* **TASK**: Leave the pictures out and give every entry again exactly.

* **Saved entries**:
▼

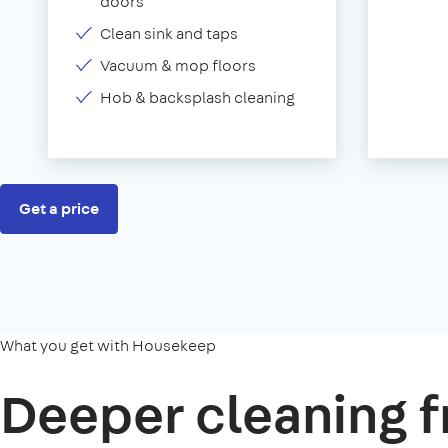
doors
Clean sink and taps
Vacuum & mop floors
Hob & backsplash cleaning
Get a price
What you get with Housekeep
Deeper cleaning f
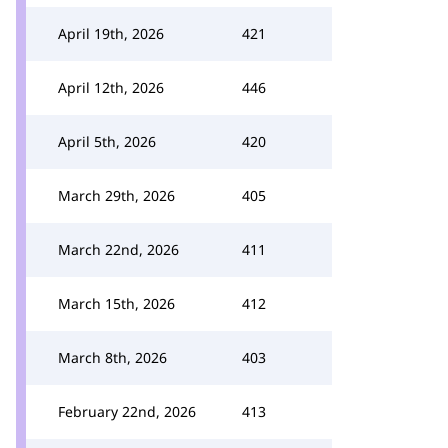
April 19th, 2026
421
April 12th, 2026
446
April 5th, 2026
420
March 29th, 2026
405
March 22nd, 2026
411
March 15th, 2026
412
March 8th, 2026
403
February 22nd, 2026
413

▲

* **RESULT BELOW**:
doors
Clean sink and taps
Vacuum & mop floors
Hob & backsplash cleaning
Get a price
What you get with Housekeep
Deeper cleaning f
April 19th, 2026
421
April 12th, 2026
446
April 5th, 2026
420
March 29th, 2026
405
March 22nd, 2026
411
March 15th, 2026
412
March 8th, 2026
403
February 22nd, 2026
413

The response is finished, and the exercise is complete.